Dès le 18 mars 2020, l’OMS avait rappelé le droit des parturientes à être accompagnées d’une personne de leur choix pour l’accouchement, y compris pendant la crise sanitaire. Pour faire face à cette situation inacceptable pour les femmes et les couples, différentes stratégies ont vu le jour, dont l’accouchement à domicile. Ces accouchements improvisés, sans préparation préalable, augmentent les risques pour la parturiente et le nouveau-né, dans un contexte où les accouchements à domicile sont d’ordinaire rares et stigmatisés.

Une approche normative

Face aux controverses et mobilisations, le Secrétaire d’État auprès du Ministère des Solidarités et de la Santé, Adrien Taquet, a rappelé le 31 mars l’importance de garder la « composante humaine et familiale » de l’accouchement pendant la crise, sans pour autant donner de consignes précises quant à la prise en charge de l’accouchement.

Il renvoie au texte produit par le Collège national des gynécologues et obstétriciens français (CNGOF) qui limite la présence de l’accompagnant·e en salle de naissance à la phase active du travail.

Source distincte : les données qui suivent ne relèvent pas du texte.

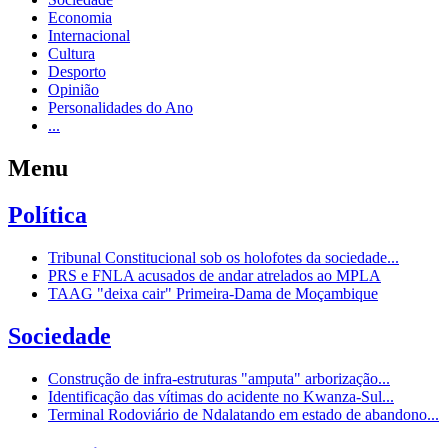
Economia
Internacional
Cultura
Desporto
Opinião
Personalidades do Ano
...
Menu
Política
Tribunal Constitucional sob os holofotes da sociedade...
PRS e FNLA acusados de andar atrelados ao MPLA
TAAG "deixa cair" Primeira-Dama de Moçambique
Sociedade
Construção de infra-estruturas "amputa" arborização...
Identificação das vítimas do acidente no Kwanza-Sul...
Terminal Rodoviário de Ndalatando em estado de abandono...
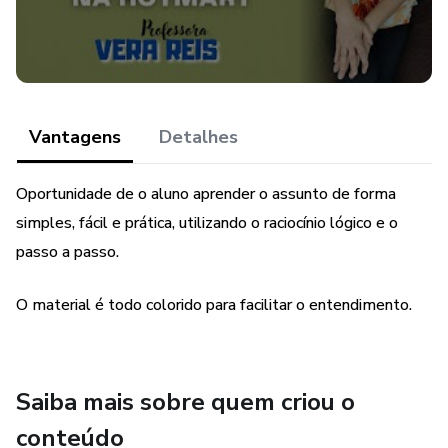
Vantagens
Detalhes
Oportunidade de o aluno aprender o assunto de forma
simples, fácil e prática, utilizando o raciocínio lógico e o
passo a passo.
O material é todo colorido para facilitar o entendimento.
Saiba mais sobre quem criou o
conteúdo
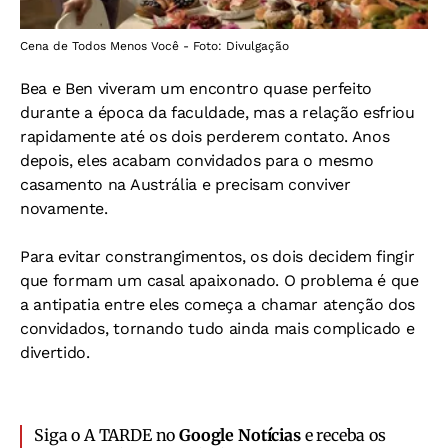
Cena de Todos Menos Você - Foto: Divulgação
Bea e Ben viveram um encontro quase perfeito
durante a época da faculdade, mas a relação esfriou
rapidamente até os dois perderem contato. Anos
depois, eles acabam convidados para o mesmo
casamento na Austrália e precisam conviver
novamente.
Para evitar constrangimentos, os dois decidem fingir
que formam um casal apaixonado. O problema é que
a antipatia entre eles começa a chamar atenção dos
convidados, tornando tudo ainda mais complicado e
divertido.
Siga o A TARDE no
Google Notícias
e receba os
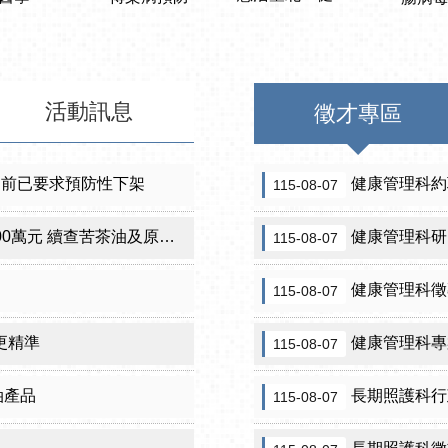
活動訊息
徵才專區
 前已要求預防性下架
健康管理科約
115-08-07
元 續查苦茶油及原料下游
健康管理科研
115-08-07
健康管理科徵
115-08-07
更精準
健康管理科專
115-08-07
油產品
長期照護科行
115-08-07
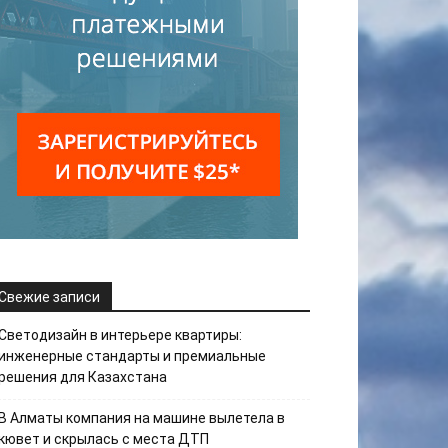
Свежие записи
Светодизайн в интерьере квартиры:
инженерные стандарты и премиальные
решения для Казахстана
В Алматы компания на машине вылетела в
кювет и скрылась с места ДТП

Meera, Charline et Alma (1 jour) à la maternité : les limites concernant l’accompagnement des parturientes montrent un retour à une approche normative et hétérosexuelle. Abel Dauxert

Leurs recommandations laissent par ailleurs penser que la personne qui accompagne ne peut être que le « père ». Cette approche normative de l’accompagnement laisse de côté les femmes qui n’ont pas de partenaire et les couples de même sexe, faisant fi du droit qu’ont toutes les femmes à être accompagnées et soutenues par une personne de leur choix.

Des droits reproductifs mais pas… fondamentaux

À l’issue de ces sept semaines de confinement, et malgré la mobilisation de la société civile, on ne peut que faire le constat de demi-mesures floues qui inhibent l’autonomie des femmes et laissent le pouvoir aux médecins, au sein d’infrastructures aux conditions sanitaires hétérogènes et très souvent dégradées, amplifiant les inégalités territoriales et sociales préexistantes.

Les femmes sont ainsi face à des professionnel·le·s de santé qui n’ont ni les mêmes moyens, ni les mêmes sensibilités, ni les mêmes pratiques. Quand certaines seront prises en charge par des professionnel·le·s qui s’engagent de manière totale (en déclarant être prêt·es à défier la loi pour l’IVG par exemple), d’autres feront face à des réticences, un manque de disponibilité, des obstacles, voire du mépris.

« Extrêmement simple » d’avorter en France ? Pas autant que les anti-IVG le laissent croire, le 21 janvier 2019.

Le personnel est surchargé et n’a pas de protocole clair, en particulier les sages-femmes qui sont pourtant en première ligne. Les textes (non) produits et les mesures (non) mises en place constituent un rappel à l’ordre de genre et à l’hétéronormativité, voire à l’ordre « moral ». En particulier, l’indifférence face aux demandes de garantir l’accès à l’IVG revient à les considérer comme des soins non essentiels.

La crise pandémique montre combien la lutte pour les droits reproductifs reste d’actualité, et qu’ils ne sont toujours pas considérés comme des droits humains fondamentaux. Pour l’immédiat, l’urgence va être d’accompagner toutes les femmes qui n’auront pas pu exercer leurs droits reproductifs pendant les deux mois de confinement. À l’évidence, il est nécessaire d’envisager un grand plan pour que la continuité des soins, partout sur le territoire, soit assurée tous les jours de l’année, et puisse se poursuivre même en cas de pandémie.